Réfléchissez à un moment où vous avez peut-être eu le cœur endurci face à la Parole de Dieu ; beaucoup d’entre vous ont pris conscience d’avoir renoncé à la présence transformatrice de Dieu dans leur vie en disant « Je ne te fais pas confiance » dans un domaine précis. C’est la Parole de Dieu qui a sondé votre cœur, qui a mis cela au jour et qui vous a poussé à crier vers Dieu : « Je ne t’ai pas fait confiance, Dieu. Je t’ai traité de menteur. Je veux te faire à nouveau confiance afin de pouvoir être proche de toi. » C’est la Parole de Dieu qui a mis en lumière ton besoin et t’a poussé à te confier humblement à lui.

Nos cœurs sont attirés par le repos que Jésus offre — et nous réalisons que nous n’avons pas ce repos, ce qui signifie que nous n’avons pas une relation correcte avec Jésus, sinon nous aurions ce repos. C’est ce que fait la Parole de Dieu : elle nous montre notre manque de foi et nous dirige vers Jésus comme l’objet légitime de notre foi.

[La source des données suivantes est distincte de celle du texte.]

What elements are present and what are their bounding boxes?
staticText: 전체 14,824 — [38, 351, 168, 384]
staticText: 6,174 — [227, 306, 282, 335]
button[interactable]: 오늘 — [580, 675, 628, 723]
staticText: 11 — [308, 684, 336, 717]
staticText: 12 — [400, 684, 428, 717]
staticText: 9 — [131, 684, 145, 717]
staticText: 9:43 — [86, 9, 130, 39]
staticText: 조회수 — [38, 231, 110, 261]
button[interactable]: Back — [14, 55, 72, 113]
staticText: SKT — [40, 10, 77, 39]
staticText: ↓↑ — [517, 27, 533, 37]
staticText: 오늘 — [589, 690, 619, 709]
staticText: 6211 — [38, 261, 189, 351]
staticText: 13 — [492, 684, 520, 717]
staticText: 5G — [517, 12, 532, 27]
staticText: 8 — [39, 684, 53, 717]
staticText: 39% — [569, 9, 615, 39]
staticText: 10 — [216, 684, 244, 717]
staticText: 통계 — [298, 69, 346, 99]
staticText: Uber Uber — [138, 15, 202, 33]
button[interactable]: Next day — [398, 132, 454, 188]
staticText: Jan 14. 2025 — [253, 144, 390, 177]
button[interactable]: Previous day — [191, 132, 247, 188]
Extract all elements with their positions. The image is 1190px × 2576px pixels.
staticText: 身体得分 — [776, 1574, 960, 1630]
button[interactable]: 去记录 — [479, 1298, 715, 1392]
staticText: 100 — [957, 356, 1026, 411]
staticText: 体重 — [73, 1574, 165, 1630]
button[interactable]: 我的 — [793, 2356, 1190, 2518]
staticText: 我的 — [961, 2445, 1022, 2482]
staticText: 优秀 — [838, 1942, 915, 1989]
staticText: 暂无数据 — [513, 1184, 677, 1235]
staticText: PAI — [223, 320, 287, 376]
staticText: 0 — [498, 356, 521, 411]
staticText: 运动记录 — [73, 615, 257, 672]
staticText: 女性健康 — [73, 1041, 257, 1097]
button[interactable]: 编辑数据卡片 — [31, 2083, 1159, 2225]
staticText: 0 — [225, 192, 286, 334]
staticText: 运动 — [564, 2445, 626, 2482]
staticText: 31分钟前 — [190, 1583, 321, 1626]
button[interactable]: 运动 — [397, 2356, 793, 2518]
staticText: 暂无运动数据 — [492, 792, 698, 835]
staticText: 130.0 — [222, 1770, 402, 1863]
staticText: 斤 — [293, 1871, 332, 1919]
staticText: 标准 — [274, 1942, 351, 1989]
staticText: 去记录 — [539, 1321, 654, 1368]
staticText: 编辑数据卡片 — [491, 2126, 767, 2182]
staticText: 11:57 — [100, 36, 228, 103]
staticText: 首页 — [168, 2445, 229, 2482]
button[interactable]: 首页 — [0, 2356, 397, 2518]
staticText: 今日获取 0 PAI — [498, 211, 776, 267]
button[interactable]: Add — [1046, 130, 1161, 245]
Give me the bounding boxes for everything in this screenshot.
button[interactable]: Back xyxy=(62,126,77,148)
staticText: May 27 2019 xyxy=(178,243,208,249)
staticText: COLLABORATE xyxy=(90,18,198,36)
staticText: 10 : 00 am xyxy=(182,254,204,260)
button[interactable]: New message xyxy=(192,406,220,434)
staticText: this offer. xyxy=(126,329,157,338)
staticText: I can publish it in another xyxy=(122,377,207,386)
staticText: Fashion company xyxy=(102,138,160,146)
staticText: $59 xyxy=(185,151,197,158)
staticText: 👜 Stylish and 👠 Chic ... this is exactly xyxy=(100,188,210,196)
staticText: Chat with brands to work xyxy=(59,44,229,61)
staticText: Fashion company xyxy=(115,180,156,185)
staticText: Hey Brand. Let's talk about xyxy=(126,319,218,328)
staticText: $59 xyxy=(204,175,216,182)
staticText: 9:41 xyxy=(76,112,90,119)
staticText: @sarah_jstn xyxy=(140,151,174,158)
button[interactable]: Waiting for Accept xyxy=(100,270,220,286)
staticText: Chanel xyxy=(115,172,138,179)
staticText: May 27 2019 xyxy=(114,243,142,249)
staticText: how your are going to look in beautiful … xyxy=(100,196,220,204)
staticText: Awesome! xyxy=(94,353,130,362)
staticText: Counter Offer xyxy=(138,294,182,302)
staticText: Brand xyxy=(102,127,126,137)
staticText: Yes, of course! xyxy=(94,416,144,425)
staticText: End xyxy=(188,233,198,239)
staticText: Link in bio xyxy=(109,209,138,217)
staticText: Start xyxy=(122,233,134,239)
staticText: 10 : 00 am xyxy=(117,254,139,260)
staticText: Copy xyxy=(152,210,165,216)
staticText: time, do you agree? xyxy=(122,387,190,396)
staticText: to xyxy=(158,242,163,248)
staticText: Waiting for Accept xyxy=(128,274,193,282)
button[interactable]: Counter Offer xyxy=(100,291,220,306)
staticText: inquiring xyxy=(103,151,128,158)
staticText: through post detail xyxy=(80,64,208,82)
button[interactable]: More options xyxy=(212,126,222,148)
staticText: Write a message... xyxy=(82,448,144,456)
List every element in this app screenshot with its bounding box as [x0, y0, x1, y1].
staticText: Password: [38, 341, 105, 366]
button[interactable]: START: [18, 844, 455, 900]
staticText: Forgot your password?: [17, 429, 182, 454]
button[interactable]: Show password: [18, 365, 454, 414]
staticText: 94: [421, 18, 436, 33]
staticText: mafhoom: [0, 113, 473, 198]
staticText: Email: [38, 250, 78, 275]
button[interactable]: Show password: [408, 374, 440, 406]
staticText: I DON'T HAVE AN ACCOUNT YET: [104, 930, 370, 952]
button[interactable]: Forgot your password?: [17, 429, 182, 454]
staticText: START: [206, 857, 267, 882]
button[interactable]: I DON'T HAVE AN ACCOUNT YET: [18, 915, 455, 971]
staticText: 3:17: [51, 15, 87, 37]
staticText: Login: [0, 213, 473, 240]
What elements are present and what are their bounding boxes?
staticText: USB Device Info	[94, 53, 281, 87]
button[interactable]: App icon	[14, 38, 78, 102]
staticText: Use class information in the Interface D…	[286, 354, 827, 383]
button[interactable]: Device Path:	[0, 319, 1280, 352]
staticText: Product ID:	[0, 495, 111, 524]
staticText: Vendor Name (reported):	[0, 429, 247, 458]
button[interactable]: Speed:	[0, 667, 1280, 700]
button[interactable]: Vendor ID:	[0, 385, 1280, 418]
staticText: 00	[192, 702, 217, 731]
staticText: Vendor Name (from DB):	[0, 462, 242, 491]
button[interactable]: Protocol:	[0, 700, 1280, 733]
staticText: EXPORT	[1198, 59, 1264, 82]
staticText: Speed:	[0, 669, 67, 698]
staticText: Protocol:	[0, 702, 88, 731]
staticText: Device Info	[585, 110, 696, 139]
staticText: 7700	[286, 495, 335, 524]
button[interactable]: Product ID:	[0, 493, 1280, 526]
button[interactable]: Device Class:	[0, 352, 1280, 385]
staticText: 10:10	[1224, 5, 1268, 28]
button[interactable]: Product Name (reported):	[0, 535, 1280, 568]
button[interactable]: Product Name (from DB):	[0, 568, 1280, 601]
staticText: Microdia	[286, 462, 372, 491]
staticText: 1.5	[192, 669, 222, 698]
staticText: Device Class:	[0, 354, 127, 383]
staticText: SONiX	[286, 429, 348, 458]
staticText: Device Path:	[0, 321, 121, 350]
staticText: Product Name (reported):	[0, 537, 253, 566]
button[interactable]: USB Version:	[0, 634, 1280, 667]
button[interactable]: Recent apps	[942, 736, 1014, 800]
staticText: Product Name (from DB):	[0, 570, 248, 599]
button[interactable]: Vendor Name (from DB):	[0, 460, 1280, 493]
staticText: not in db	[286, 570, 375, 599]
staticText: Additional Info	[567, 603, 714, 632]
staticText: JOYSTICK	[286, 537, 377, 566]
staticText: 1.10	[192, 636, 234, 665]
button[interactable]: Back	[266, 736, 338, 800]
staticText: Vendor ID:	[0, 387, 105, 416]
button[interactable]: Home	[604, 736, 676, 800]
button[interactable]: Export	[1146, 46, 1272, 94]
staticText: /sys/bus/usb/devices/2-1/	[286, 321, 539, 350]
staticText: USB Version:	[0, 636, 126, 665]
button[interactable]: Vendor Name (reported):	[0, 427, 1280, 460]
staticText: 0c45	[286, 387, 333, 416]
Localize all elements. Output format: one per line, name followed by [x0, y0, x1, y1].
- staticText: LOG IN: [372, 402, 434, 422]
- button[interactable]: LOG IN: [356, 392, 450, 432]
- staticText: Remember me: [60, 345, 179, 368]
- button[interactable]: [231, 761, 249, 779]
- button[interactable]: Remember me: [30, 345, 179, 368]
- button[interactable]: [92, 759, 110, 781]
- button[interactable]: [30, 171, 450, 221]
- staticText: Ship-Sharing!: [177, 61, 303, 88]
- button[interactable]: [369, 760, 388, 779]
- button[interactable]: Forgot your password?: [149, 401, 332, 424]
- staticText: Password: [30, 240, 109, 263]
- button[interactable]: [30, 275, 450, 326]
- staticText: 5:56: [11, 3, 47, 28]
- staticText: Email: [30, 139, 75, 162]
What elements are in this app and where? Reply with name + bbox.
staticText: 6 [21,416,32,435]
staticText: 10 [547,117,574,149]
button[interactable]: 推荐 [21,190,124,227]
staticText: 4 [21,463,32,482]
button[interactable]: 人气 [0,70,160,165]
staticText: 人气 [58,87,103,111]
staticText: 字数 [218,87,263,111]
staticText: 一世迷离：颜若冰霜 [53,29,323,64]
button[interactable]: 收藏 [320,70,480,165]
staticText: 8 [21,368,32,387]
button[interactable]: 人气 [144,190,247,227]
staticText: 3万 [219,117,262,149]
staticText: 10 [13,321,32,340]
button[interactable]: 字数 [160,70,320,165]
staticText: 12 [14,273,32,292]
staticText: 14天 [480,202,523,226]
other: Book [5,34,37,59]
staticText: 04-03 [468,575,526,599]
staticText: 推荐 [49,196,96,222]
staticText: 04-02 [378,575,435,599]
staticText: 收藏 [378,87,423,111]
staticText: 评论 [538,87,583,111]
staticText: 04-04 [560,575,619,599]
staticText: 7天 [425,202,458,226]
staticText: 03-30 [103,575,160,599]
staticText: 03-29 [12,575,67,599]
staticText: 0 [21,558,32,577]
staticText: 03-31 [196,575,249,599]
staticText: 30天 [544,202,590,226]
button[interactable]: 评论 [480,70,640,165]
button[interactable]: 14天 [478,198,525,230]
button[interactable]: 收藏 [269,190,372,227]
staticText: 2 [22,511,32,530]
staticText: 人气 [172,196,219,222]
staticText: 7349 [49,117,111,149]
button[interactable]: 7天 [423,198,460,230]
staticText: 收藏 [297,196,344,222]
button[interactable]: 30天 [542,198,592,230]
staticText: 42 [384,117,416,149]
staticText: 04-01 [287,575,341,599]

Lisez Hébreux 4.14-16. L’idée centrale est que Jésus est notre Grand Prêtre et que, par conséquent, c’est en nous appuyant personnellement sur lui que nous entrons dans le repos de Dieu. Les chapitres suivants de l’épître aux Hébreux examinent de plus près le concept du sacerdoce dans l’Ancien Testament et la manière dont Jésus l’accomplit. Jusqu’à présent, cependant, il suffit de savoir qu’en tant que notre Grand Prêtre, Jésus est celui par qui nous recevons la miséricorde et la grâce de Dieu.

« La « miséricorde » signifie ne pas recevoir la punition que l’on mérite. Lorsque le policier vous arrête pour excès de vitesse et vous laisse partir avec un simple avertissement, c’est de la miséricorde ; il ne vous a pas infligé l’amende que vous méritiez.

La « grâce » signifie recevoir une faveur que l’on ne mérite pas. Si le policier a également réparé votre pneu crevé, vous a donné un sandwich et vous a escorté jusqu’à votre destination, c’est de la grâce — il vous a apporté une aide que vous ne méritiez pas.

L'auteur affirme que tu as besoin à la fois de la miséricorde et de la grâce de Dieu — et que Dieu t’offre ces deux choses par Jésus, et par Jésus seul. C'est là le repos de Dieu !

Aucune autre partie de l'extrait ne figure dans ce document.